85% of NE people 'too afraid to perform CPR'

Schoolchildren learning CPR. Photo: John Nguyen/PA Archive/PA Images

85 per cent of people surveyed in the North East would be reluctant to perform CPR on cardiac arrest victims, according to latest statistics from the British Heart Foundation (BHF).

But those who have been trained in CPR are three times more likely to perform it, according to new research.

The BHF warns that a lack of public knowledge of CPR could be costing lives as new research from the University of Warwick also finds that those who have been trained in CPR are three times more likely to perform it.

The main reasons for reluctance to step in were fear of causing more harm than good (43 per cent) and lacking the skills and knowledge to perform CPR (40 per cent).

But experts warn that the benefits of performing CPR far outweigh the risks, as survival rates are almost zero if people collapse and get no support until paramedics arrive.

The worrying figures have been released today on Restart a Heart Day – an annual day to increase awareness of the importance of CPR.

North East Ambulance Service (NEAS) has teamed up with the BHF, Resuscitation Council (UK), St John Ambulance, British Red Cross, and all the UK NHS ambulance services along with Fire & Rescue services as part of the national campaign aimed at training more than 150,000 young people across the UK in the largest ever CPR training event of its kind.

There are over 30,000 out of hospital cardiac arrests every year in the UK, and devastatingly less than 1 in 10 survive. But according to the BHF, if survival rates matched those reported in Norway, where CPR is taught more widely, as many as 5,000 lives could be saved.

Every minute without CPR or defibrillation can reduce a person’s chance of surviving a cardiac arrest by around ten per cent.

A survey of people in the North East found:

Only 41 per cent would feel confident giving CPR to a strangerBy contrast, 76 per cent would offer a stranger a seat on the bus, and 85 per cent would give directions to a strangerJust 17 per cent were able to identify the two signs of a cardiac arrest, which are when someone is not breathing or not breathing normally, and that they have collapsed and are unresponsive.

CPR may be the difference between life and death for hundreds of people every year in the North East who suffer a cardiac arrest. Every second counts, and it simply isn’t enough to hope that someone who knows CPR is present.

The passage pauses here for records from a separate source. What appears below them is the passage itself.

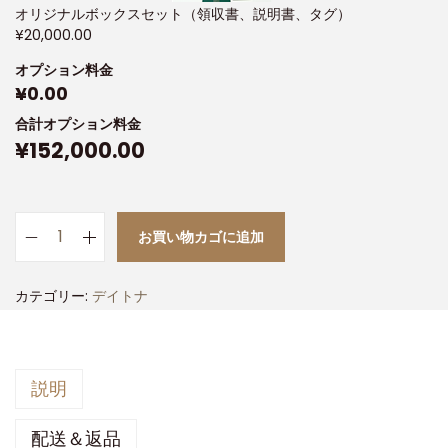
オリジナルボックスセット（領収書、説明書、タグ）
¥
20,000.00
オプション料金
¥
0.00
合計オプション料金
¥
152,000.00
お買い物カゴに追加
カテゴリー:
デイトナ
説明
配送＆返品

We need everyone in the North East to learn this life-saving skill to give them the confidence to step in and give CPR when someone collapses after a cardiac arrest.

That’s why we are urging secondary schools across the UK to apply for our free training kits and help create a Nation of Lifesavers.

– Simon Gillespie, Chief Executive of the British Heart Foundation

It’s not always easy for people to initiate CPR but the chances of survival and the quality of life thereafter are enormously better if CPR is begun as soon as possible and literally every second counts.

There is nothing more disheartening to an ambulance crew than arriving on scene to a patient where CPR is not in progress when it could have been. Equipping our youngsters with this vital life skill means we can ultimately save more lives. We are extremely proud to be part of Restart a Heart and hope our volunteers and schools enjoy the day.